I shall derive an asymptotic formula for large positive $x$. Using the hint in the comments, we obtain $$ \sum\limits_{n = 0}^\infty {\frac{{{\rm d}^n J_0 (2{\rm i}\sqrt x )}}{{{\rm d}x^n }}} = \sum\limits_{n = 0}^\infty {\frac{{{\rm d}^n I_0 (2\sqrt x )}}{{{\rm d}x^n }}} = \int_0^{ + \infty } {I_0 (2\sqrt {x + t} ){\rm e}^{ - t} {\rm d}t} $$ for $x>0$. The substitution $t=xs$ yields $$ \sum\limits_{n = 0}^\infty {\frac{{{\rm d}^n J_0 (2{\rm i}\sqrt x )}}{{{\rm d}x^n }}} = x\int_0^{ + \infty } {I_0 (2\sqrt{x}\sqrt {1 + s} ){\rm e}^{ - xs} {\rm d}s} . $$ Now we apply the asymptotics $$ I_0 (z) = \frac{{{\rm e}^z }}{{\sqrt {2\pi z} }}\left( {1 + \mathcal{O}\!\left( {\frac{1}{z}} \right)} \right), \quad z\to+\infty, $$ to derive \begin{align*} \int_0^{ + \infty } {I_0 (2\sqrt{x}\sqrt {1 + s} ){\rm e}^{ - xs} {\rm d}s} =\;& \frac{{x^{3/4} {\rm e}^{2\sqrt x } }}{{2\sqrt \pi }}\left( \int_0^{ + \infty } {{\rm e}^{ - xs + 2\sqrt{x}(\sqrt {1 + s} - 1)} \frac{{{\rm d}s}}{{(1 + s)^{1/4} }}}\right. \\ &+\left. \mathcal{O}\!\left( {\frac{1}{{x^{1/2} }}} \right)\int_0^{ + \infty } {{\rm e}^{ - xs + 2\sqrt{x}(\sqrt {1 + s} - 1)} \frac{{{\rm d}s}}{{(1 + s)^{3/4} }}} \right) \end{align*} as $x\to+\infty$. By Theorem $2.1$ of Chapter $9$ in F. W. J. Olver's book Asymptotics and Special Functions, we find $$ \int_0^{ + \infty } {{\rm e}^{ - xs + 2\sqrt{x}(\sqrt {1 + s} - 1)} \frac{{{\rm d}s}}{{(1 + s)^{k/4} }}} = \frac{1}{x} + \mathcal{O}\!\left( {\frac{1}{{x^{3/2} }}} \right),\quad k = 1,3 $$ as $x\to+\infty$. Therefore $$ \sum\limits_{n = 0}^\infty {\frac{{{\rm d}^n J_0 (2{\rm i}\sqrt x )}}{{{\rm d}x^n }}} = \frac{{{\rm e}^{2\sqrt x } }}{{2\sqrt \pi x^{1/4} }}\left( {1 + \mathcal{O}\!\left( {\frac{1}{{x^{1/2} }}} \right)} \right) $$ as $x\to+\infty$. Using more terms from the asymptotic expansion of the modified Bessel function and computing a more precise error term in Olver's theorem, the asymptotic result can be improved. Alternatively, we can repeatedly differentiate the asymptotic expansion of the modified Bessel function and formally sum the result. With either of these methods, it is found that $$ \sum\limits_{n = 0}^\infty {\frac{{{\rm d}^n J_0 (2{\rm i}\sqrt x )}}{{{\rm d}x^n }}} \sim \frac{{{\rm e}^{2\sqrt x } }}{{2\sqrt \pi x^{1/4} }}\left( 1 + \frac{{17}}{{16x^{1/2} }} + \frac{{425}}{{512x}} + \frac{{347}}{{8192x^{3/2} }}+\ldots\right) $$ as $x\to+\infty$.

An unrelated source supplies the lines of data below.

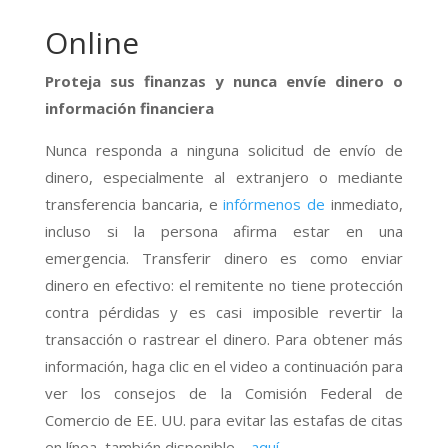
Online
Proteja sus finanzas y nunca envíe dinero o
información financiera
Nunca responda a ninguna solicitud de envío de
dinero, especialmente al extranjero o mediante
transferencia bancaria, e
infórmenos de
inmediato,
incluso si la persona afirma estar en una
emergencia. Transferir dinero es como enviar
dinero en efectivo: el remitente no tiene protección
contra pérdidas y es casi imposible revertir la
transacción o rastrear el dinero. Para obtener más
información, haga clic en el video a continuación para
ver los consejos de la Comisión Federal de
Comercio de EE. UU. para evitar las estafas de citas
en línea, también disponible
aquí
.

Addendum. If we employ the power series $$ I_0 (z) = \sum\limits_{k = 0}^\infty {\frac{{\left( {\frac{1}{4}z^2 } \right)^k }}{{k!^2 }}} $$ in the integral representation, we obtain, after term-wise integration, $$ \sum\limits_{n = 0}^\infty {\frac{{{\rm d}^n J_0 (2{\rm i}\sqrt x )}}{{{\rm d}x^n }}} = {\rm e}^{x}\sum\limits_{k = 0}^\infty {\frac{{Q(k + 1,x)}}{{k!}}} = \sum\limits_{k = 0}^\infty {\frac{{e_k (x)}}{{k!}}}= \sum\limits_{k = 0}^\infty {\left( {\sum\limits_{j = k}^\infty {\frac{1}{{j!}}} } \right)\!\frac{{x^k }}{{k!}}}. $$ Here $Q$ is the normalised incomplete gamma function and $e_k(x)$ is the $k$th partial sum of the exponential power series. This expansion is valid for all complex $x$.